Proposed changes will allow for a new category of "special constable" to help ease staffing pressure on the state's police service, with officers over the mandatory retirement age of 60 allowed to return and undertake frontline duties.
At present, police officers can only be employed full time or part time and they cannot be employed past 60.
With 176 Queensland police officers expected to depart the force in the next 12 months and more than 850 by 2026, Commissioner Katarina Carroll said the special constables would strengthen frontline numbers, particularly on busier shifts such as weekends and public holidays.
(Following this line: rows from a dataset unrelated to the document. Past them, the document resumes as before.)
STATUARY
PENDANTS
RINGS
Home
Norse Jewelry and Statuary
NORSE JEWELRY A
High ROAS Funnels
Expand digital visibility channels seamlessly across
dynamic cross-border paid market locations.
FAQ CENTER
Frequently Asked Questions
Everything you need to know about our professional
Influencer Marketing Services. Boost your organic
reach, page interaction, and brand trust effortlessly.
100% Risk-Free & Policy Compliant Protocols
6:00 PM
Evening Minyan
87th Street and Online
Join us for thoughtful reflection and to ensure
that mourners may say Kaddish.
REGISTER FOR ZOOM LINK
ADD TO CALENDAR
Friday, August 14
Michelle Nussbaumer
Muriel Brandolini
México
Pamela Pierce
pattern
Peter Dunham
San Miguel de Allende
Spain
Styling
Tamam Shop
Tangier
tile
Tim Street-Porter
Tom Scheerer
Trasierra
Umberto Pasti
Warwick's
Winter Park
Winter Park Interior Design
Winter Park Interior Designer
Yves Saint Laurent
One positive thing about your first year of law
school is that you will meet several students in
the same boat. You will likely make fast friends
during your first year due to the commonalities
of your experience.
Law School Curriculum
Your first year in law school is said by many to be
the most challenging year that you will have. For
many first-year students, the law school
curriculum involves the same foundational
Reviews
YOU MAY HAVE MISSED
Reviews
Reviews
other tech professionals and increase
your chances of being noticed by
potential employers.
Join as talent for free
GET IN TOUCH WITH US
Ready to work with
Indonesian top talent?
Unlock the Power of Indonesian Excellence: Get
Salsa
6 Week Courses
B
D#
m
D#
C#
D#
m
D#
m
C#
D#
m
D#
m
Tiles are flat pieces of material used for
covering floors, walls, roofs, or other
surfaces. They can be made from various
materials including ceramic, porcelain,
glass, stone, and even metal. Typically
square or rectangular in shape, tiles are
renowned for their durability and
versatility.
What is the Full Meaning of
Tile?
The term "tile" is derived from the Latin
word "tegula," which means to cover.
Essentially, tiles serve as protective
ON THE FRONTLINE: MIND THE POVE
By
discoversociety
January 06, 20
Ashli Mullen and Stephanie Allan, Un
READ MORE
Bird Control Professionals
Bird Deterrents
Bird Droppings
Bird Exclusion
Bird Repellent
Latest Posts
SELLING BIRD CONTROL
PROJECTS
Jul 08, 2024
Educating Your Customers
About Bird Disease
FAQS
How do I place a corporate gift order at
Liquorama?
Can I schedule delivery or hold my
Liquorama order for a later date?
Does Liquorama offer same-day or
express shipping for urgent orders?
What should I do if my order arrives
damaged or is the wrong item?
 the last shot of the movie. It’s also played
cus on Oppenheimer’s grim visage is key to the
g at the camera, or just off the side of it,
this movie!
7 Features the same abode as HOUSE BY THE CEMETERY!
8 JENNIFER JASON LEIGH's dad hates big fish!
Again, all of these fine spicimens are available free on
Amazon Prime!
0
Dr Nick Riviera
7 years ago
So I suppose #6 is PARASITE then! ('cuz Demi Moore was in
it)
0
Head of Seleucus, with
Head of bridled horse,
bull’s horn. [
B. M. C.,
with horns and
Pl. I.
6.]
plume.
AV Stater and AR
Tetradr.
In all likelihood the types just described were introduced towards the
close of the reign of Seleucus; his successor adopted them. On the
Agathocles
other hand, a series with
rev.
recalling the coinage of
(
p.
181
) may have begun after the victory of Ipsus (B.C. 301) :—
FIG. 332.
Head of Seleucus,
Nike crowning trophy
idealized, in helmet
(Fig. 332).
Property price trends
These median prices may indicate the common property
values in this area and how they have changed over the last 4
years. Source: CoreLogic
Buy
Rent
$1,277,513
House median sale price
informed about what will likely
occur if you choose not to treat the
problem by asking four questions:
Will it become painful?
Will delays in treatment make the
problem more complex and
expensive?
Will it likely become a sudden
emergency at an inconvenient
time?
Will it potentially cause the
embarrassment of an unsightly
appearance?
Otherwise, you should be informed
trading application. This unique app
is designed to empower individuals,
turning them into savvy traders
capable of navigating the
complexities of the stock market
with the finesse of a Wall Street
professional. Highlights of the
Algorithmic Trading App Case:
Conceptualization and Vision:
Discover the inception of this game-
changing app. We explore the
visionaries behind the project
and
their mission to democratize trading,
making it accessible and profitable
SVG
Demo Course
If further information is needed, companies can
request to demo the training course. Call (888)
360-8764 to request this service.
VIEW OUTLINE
"Another example is if people take long-term leave over those holidays, we'll get these special constables in, but also frontline duties for natural disasters and those big events that we've got coming like the Olympic Games," she said on Thursday.
Ms Carroll said police hotlines were already buzzing with interest and several soon-to-be mandatorily retired officers had expressed their desire to stay on within these roles.
She said the ideal roles to fill were general duty frontline staff, and police would target both retiring workers and those who had departed the force in recent years.
Officers will have to undergo testing and will be fully sworn in and have the standard powers of an operating police officer.
"This is transition into retirement but I think more than that, what it allows us to do is have a pool of relief officers that we can deploy very, very quickly which at the moment is a rigid system of doing that," she said.
Ms Carroll said police had faced recruitment challenges recently but this program was not in response to propping up their pipeline of new recruits.